__WORK ORDER__:
Only the lines of the listing below that run from the line with "Куба Раулем Кастро, п" through the line with "sea fiable fuera" are to be set down, word for word. Pictures stay out.
[Start of Attachment]
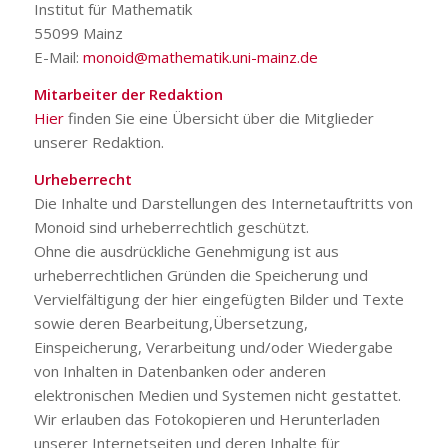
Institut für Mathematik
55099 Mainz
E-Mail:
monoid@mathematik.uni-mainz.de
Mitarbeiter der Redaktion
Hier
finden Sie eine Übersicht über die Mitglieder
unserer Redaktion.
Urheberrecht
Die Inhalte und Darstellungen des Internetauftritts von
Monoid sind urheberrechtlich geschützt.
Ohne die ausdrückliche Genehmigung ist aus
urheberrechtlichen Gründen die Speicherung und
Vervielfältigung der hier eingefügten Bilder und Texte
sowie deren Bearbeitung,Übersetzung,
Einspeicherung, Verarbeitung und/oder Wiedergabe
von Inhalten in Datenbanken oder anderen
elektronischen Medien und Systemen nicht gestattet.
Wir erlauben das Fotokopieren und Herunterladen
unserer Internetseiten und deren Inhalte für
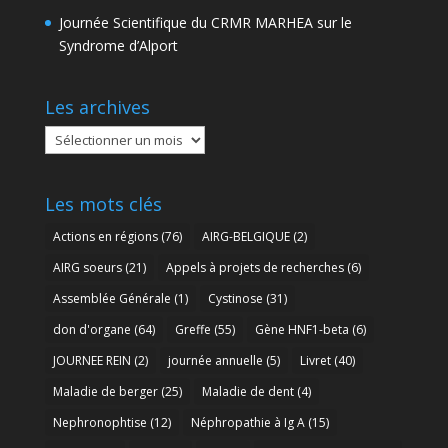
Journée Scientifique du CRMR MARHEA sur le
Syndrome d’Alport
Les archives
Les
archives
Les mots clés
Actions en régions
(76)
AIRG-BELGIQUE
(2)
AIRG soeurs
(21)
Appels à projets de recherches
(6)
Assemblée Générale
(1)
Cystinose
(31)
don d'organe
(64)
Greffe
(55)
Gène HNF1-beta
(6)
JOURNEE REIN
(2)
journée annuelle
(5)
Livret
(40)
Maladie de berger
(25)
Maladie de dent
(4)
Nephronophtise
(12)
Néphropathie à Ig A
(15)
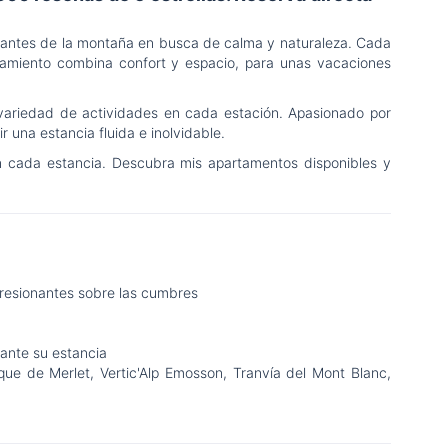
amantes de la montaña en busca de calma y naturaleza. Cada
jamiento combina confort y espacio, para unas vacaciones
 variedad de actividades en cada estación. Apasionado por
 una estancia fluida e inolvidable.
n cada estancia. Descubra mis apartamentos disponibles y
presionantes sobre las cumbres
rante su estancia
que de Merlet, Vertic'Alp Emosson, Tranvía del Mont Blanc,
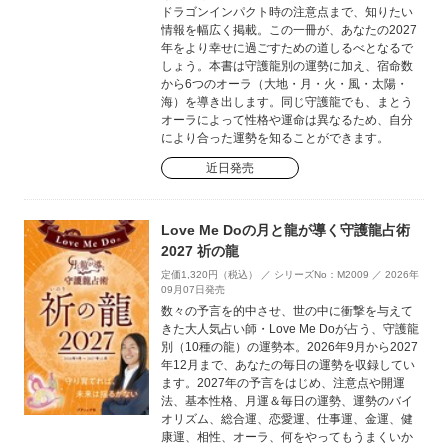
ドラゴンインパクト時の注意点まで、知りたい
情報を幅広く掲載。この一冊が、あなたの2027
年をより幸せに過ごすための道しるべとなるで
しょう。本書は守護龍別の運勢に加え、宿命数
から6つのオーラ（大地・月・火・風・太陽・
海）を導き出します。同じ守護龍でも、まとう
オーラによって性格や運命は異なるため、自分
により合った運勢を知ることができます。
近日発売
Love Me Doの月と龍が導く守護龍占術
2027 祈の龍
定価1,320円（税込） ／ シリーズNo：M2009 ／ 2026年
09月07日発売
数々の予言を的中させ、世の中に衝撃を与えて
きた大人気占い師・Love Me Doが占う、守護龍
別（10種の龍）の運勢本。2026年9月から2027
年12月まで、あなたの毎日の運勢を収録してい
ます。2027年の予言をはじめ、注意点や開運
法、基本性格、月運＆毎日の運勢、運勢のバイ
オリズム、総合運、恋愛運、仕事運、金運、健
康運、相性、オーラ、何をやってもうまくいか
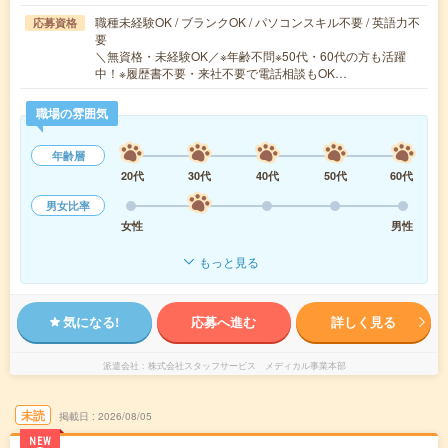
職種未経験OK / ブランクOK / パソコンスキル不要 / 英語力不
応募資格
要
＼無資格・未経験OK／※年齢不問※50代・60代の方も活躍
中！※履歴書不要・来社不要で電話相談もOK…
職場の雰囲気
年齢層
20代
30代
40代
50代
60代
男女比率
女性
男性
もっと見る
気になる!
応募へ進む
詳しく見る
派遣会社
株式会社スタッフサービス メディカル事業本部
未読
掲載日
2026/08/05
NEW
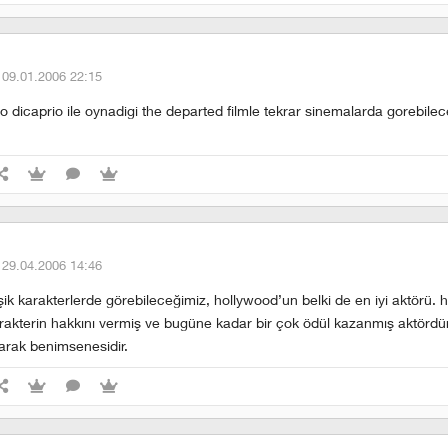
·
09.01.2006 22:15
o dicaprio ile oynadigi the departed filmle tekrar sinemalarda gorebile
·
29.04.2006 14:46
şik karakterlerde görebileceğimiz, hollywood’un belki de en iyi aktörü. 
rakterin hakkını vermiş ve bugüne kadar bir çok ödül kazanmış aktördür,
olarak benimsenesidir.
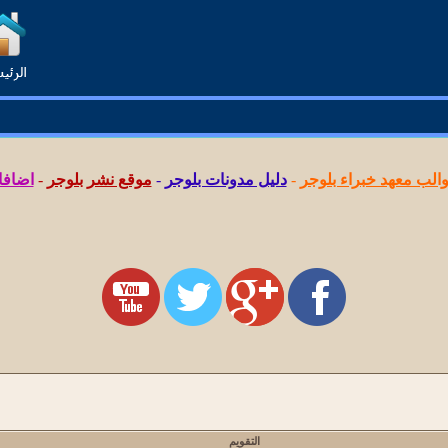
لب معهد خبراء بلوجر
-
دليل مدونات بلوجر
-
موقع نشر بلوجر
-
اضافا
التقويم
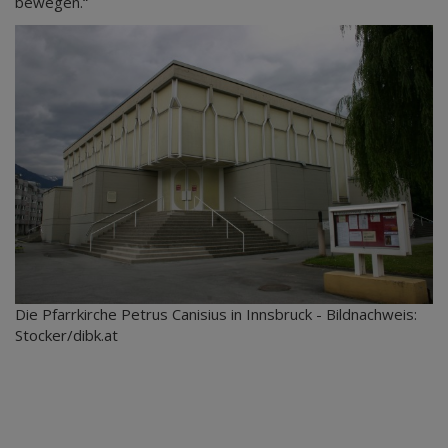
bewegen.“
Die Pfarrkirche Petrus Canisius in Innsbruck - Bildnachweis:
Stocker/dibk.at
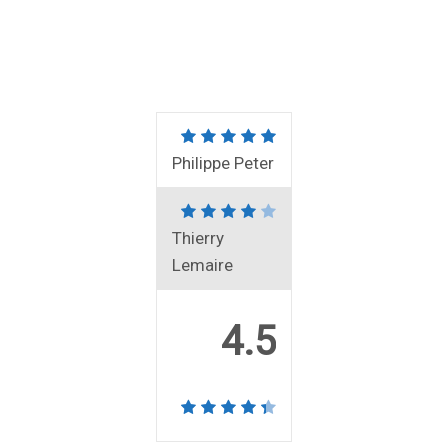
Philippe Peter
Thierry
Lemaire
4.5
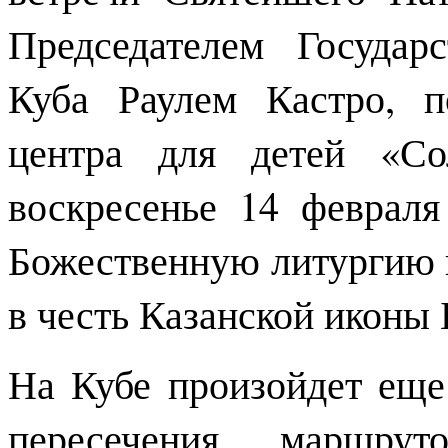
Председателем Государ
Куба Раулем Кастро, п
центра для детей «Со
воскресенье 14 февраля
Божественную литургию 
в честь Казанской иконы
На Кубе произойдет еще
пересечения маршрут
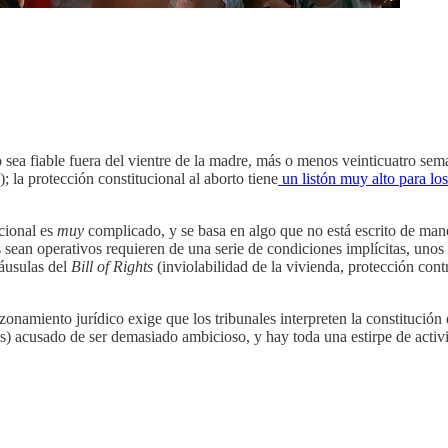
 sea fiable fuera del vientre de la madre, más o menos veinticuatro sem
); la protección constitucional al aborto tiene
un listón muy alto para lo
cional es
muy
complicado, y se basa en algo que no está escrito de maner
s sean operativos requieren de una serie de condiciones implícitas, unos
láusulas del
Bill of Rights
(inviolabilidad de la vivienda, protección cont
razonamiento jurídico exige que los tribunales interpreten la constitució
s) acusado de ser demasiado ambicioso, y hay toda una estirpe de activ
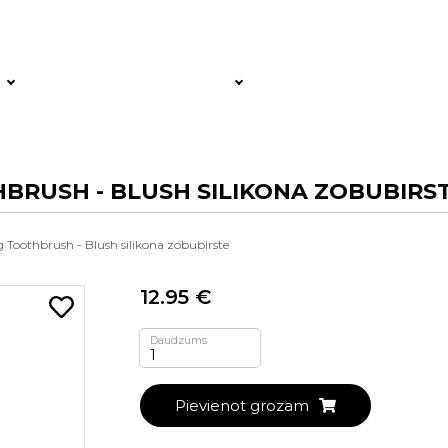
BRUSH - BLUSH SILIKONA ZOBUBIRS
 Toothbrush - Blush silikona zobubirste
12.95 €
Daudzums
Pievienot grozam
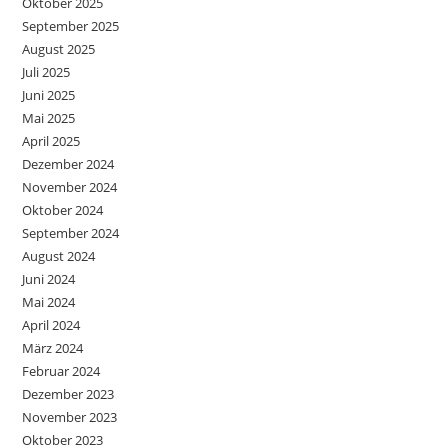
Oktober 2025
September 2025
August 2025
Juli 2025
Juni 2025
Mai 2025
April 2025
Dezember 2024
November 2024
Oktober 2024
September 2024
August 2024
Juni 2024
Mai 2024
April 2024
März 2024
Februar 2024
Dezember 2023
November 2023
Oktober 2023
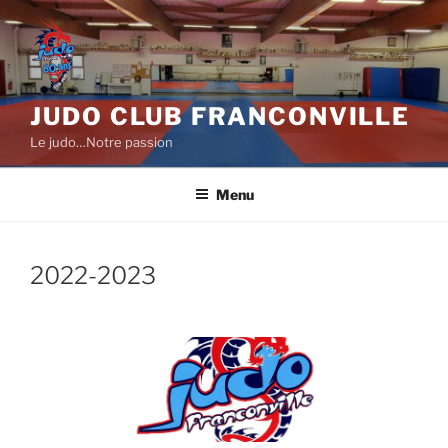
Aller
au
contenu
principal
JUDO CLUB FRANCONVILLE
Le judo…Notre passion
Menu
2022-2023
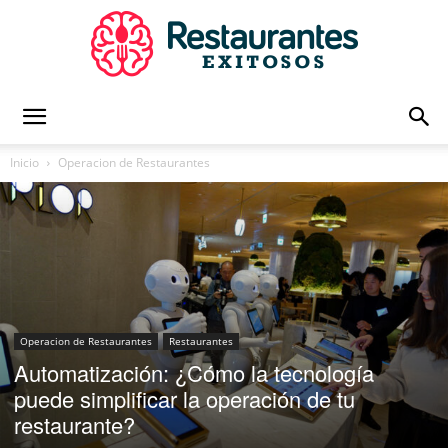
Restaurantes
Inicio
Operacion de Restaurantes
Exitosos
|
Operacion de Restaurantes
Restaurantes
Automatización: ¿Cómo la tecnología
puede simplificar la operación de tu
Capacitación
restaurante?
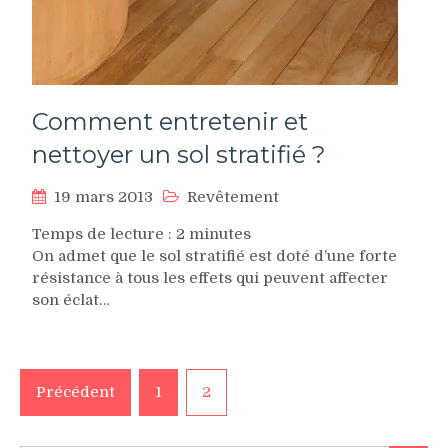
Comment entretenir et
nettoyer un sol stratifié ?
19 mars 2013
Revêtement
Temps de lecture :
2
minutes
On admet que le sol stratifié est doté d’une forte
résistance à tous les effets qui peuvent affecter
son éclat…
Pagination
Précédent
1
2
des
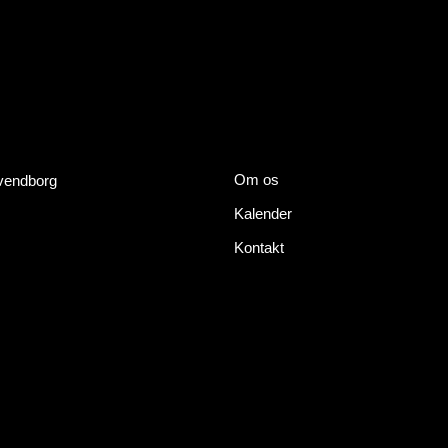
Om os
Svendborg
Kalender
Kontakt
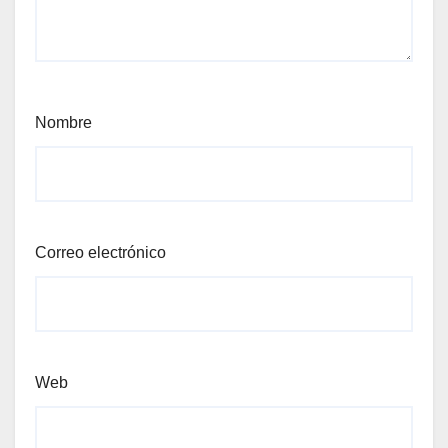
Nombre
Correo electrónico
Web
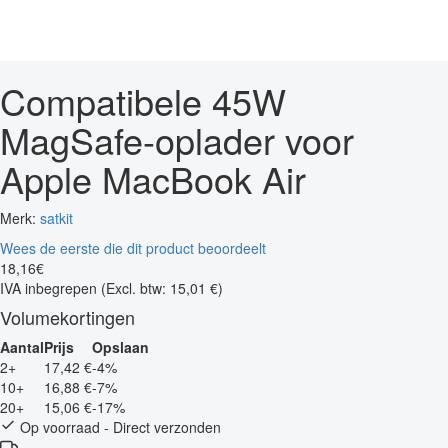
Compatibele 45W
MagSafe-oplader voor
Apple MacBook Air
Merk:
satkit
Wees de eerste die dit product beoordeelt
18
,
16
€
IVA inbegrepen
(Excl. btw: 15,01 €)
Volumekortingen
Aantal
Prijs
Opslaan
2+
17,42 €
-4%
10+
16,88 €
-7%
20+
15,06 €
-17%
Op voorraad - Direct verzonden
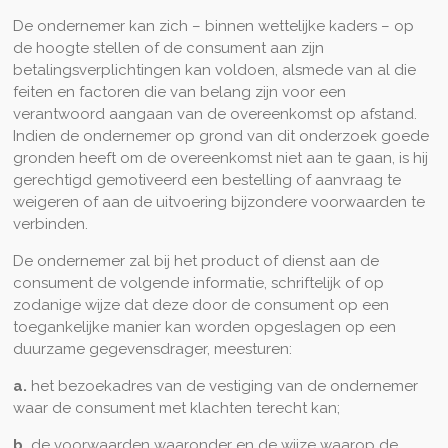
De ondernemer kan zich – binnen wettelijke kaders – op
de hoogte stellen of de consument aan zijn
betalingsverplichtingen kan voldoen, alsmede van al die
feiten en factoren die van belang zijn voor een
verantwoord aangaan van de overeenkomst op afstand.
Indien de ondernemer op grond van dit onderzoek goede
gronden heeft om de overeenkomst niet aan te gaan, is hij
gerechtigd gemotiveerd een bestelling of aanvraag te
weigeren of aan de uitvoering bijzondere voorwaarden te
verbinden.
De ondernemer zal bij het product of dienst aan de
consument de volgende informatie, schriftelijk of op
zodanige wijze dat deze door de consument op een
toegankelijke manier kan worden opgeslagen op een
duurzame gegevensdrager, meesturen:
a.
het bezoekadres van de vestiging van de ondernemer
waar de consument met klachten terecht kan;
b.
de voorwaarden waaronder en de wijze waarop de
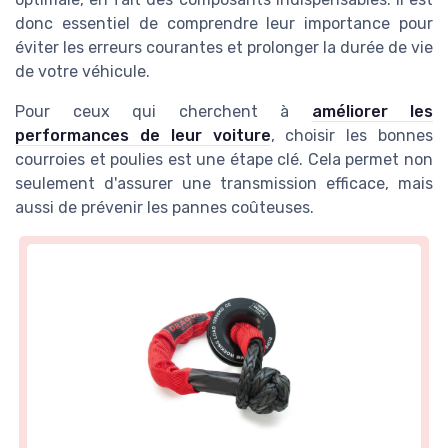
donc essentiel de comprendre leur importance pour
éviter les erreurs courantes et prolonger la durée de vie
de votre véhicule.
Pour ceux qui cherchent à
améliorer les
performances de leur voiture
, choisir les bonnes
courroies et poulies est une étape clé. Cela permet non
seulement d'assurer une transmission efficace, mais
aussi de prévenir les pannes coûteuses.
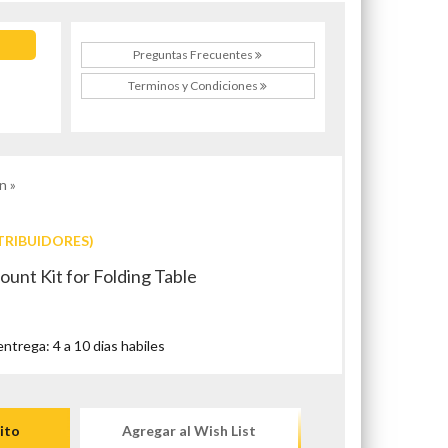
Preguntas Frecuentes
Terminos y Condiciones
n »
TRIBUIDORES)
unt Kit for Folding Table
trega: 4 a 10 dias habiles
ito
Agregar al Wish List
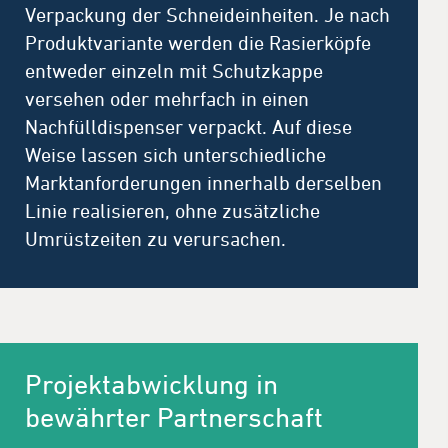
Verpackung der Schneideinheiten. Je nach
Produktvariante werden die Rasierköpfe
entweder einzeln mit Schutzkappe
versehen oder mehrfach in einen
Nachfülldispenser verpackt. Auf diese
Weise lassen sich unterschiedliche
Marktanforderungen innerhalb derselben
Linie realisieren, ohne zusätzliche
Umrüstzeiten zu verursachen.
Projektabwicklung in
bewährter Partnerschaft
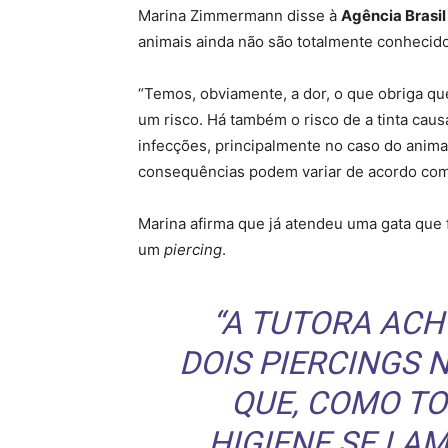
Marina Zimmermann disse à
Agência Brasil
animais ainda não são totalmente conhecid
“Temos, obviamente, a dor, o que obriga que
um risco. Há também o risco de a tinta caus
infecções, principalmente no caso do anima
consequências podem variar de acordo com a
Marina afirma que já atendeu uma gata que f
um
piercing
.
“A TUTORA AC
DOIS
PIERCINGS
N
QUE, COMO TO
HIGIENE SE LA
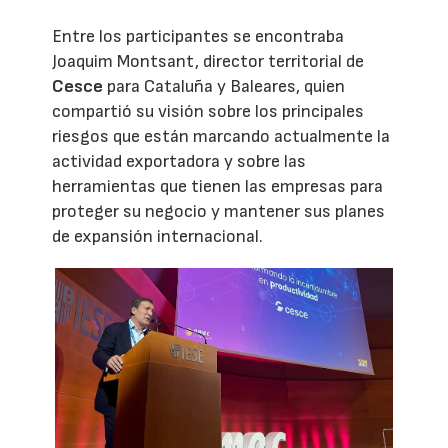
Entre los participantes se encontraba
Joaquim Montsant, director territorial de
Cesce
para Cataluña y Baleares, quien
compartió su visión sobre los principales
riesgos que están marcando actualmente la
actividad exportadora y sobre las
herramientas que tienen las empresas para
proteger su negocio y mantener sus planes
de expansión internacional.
[End of Attachment]
__ANSWER TO THE PROBLEM__:
Куба Раулем Кастро, п
центра для детей «Со
воскресенье 14 февраля
Божественную литургию 
в честь Казанской иконы
На Кубе произойдет еще
пересечения маршрут
 sea fiable fuera del vientre de la madre, más o menos veinticuatro sem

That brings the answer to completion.